There is no rep range that will make you look “toned”; definition is achieved when you have muscle at a low body fat percentage. This misconception is most common among women who are afraid to lift heavy weights in fear of becoming “bulky”. That is another myth in and of itself, so I won’t go into detail.

What I will say is that lifting moderately heavy weight in the 8-10 repetition range will give you some muscle gain and provide enough stimuli to maintain the muscle that you have if you’re dieting. Don’t be afraid to lift heavy (you too, ladies), as it’s very beneficial for fat loss and muscle retention.

Myth #5: You Must Starve Yourself

This is a major problem among those who are trying to lose a significant amount of weight. The thought is that if they cut calories enough, almost to the point of starvation, their body will have no choice but to lose fat.

This is a terrible way to look at fat loss as it can cause some serious issues that are worse than the accumulated fat. To sum up the negatives, when you reduce your caloric intake below a certain point (this is individual to each person), your metabolism shuts down.

Your body thinks that it’s going through a famine and it struggles to hold onto every bit of fat because fat contains the most energy per gram. Having no other alternative, you are then forced to burn muscle tissue for energy. This situation is very easily avoidable. If you are going to go on a weight loss diet, be sure to lower calories slowly. When progress begins to stall, you can lower calories little by little, but never to the point of starvation.

Lowering calories slowly ensures that your metabolism functions properly so you can sustain fat loss over a longer period of time.

Wrap Up

You are now armed to fight against the misconceptions that are being spread in the fat loss industry. Do your best to spread the word about these common fat loss myths, as knowledge is power and the more people understand the proper way to approach losing fat, the healthier we will become.

To learn more about fat loss and other fitness concepts, visit

Jacob Johnson

Writer and blogger who is passionate about high performance fitness and nutrition.
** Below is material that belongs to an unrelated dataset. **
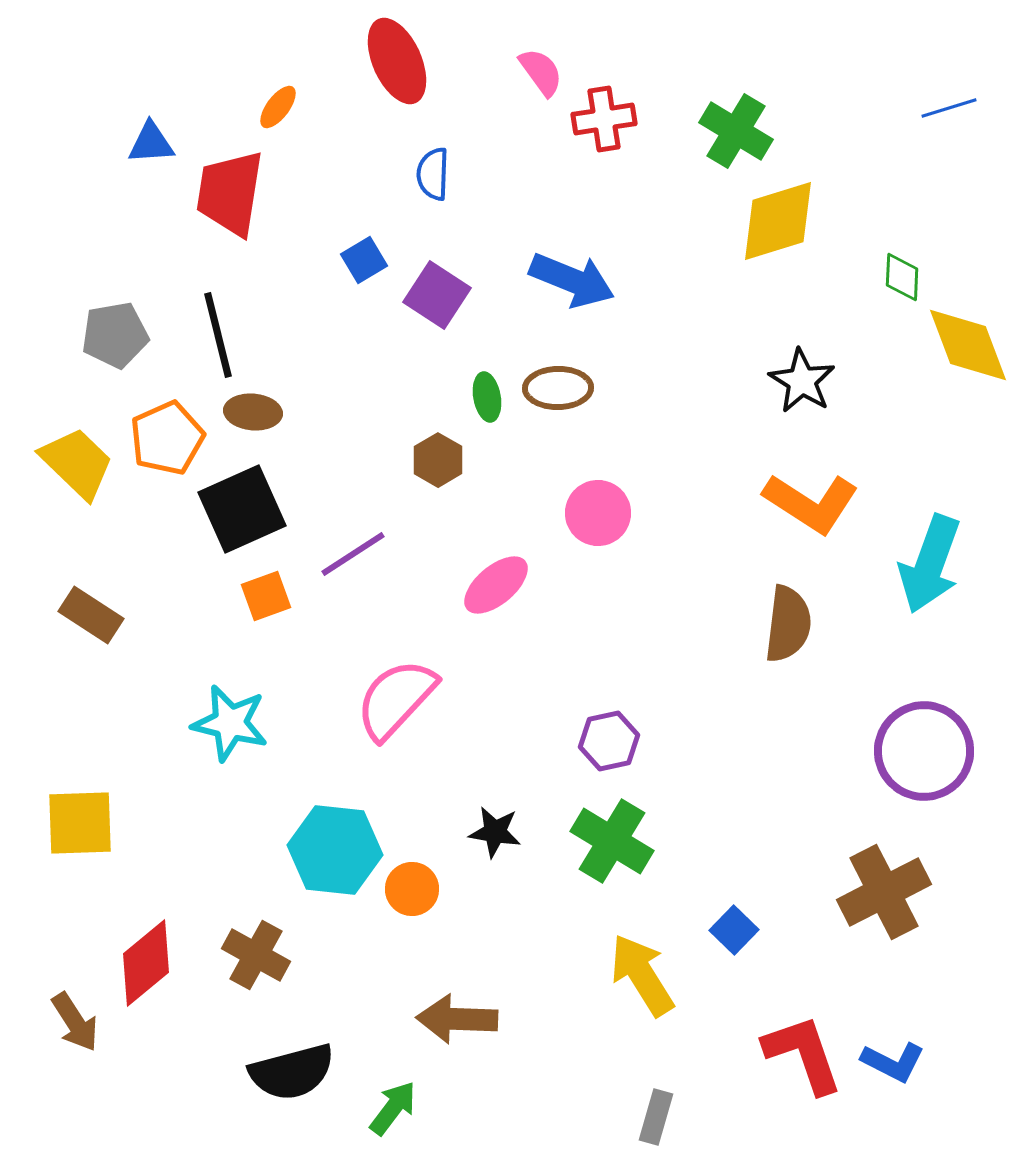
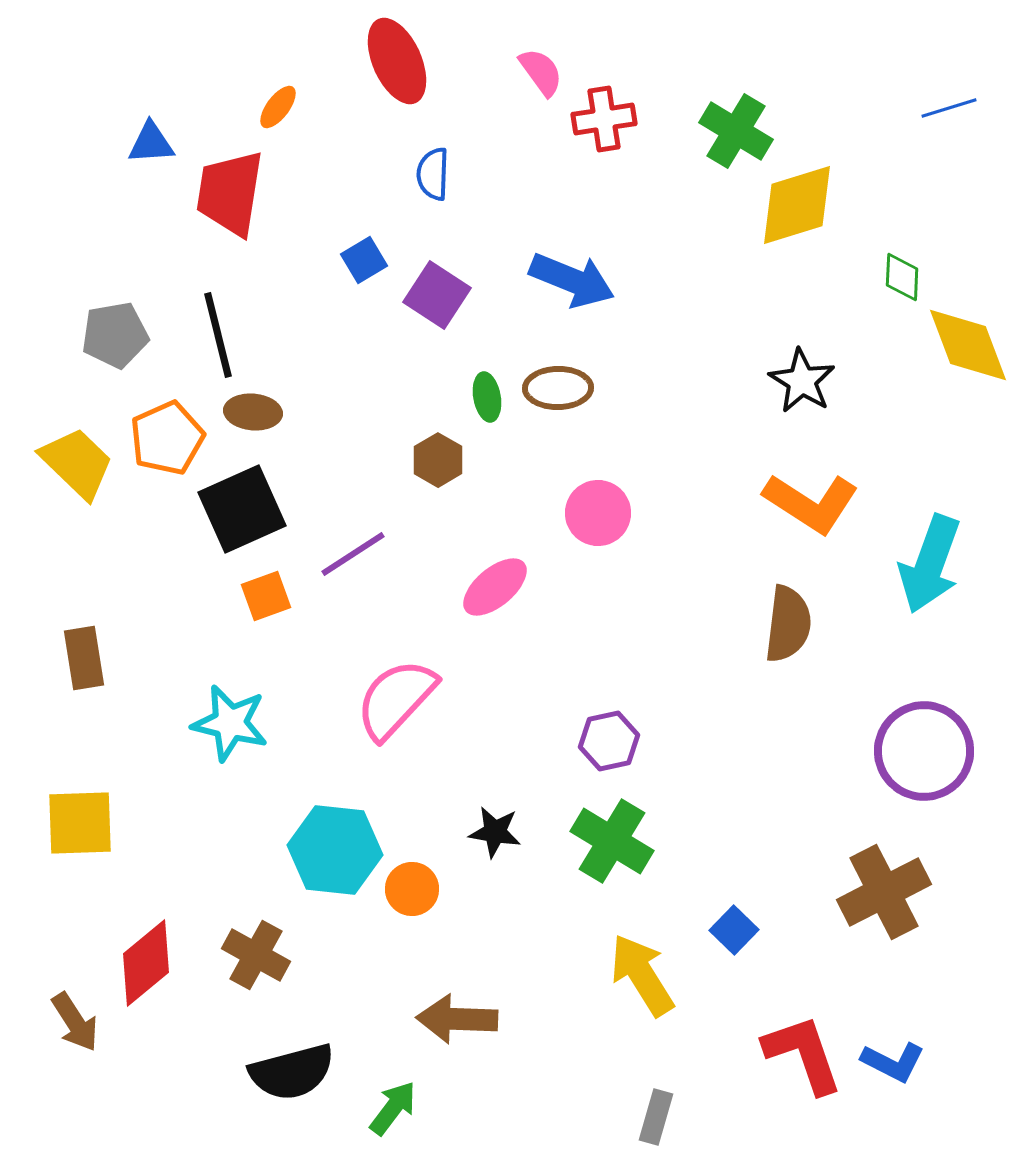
yellow diamond at (778, 221): moved 19 px right, 16 px up
pink ellipse at (496, 585): moved 1 px left, 2 px down
brown rectangle at (91, 615): moved 7 px left, 43 px down; rotated 48 degrees clockwise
Avid reader and learner, helping people live a healthier life. Visit my site at for more information.

5 thoughts on “Are You Falling Victim to These 5 Fat Loss Myths?
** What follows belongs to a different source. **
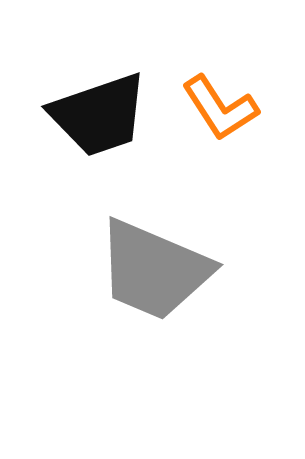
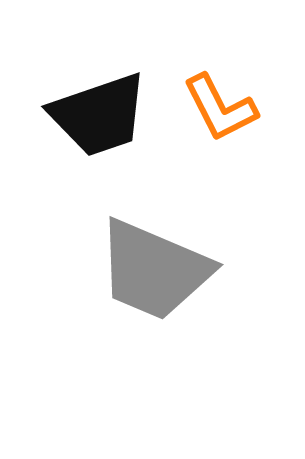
orange L-shape: rotated 6 degrees clockwise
  • April 22, 2013 at 8:00 am

    Thanks for the tips ! Even though they may be slightly counter intuitive, I’m gonna give them a try.

    • April 22, 2013 at 11:38 am

      Glad you enjoyed the article, Aimee. No matter what you do, just keep experimenting and find what specific methods work for your goals.

      Jacob Johnson

  • April 20, 2013 at 7:20 am

    Morey hit the nail on the head. Muscle mass takes a great amount of energy to maintain, and if you’re in an overly extreme caloric deficit and not consuming enough protein, your body will tap into muscle tissue for energy.

    Jacob Johnson

  • April 19, 2013 at 11:23 am

    Unfortunately, that is the way the body works. If it is in starvation mode, it will burn muscle instead of fat. It’s easier to burn the muscle, so when the body “thinks” it’s starving, it burns that which takes less energy.

  • April 19, 2013 at 11:08 am

    Thats hard to believe that to go on an extrerme diet,that the body will stop burning fat & will instead burn the muscle tissues intead.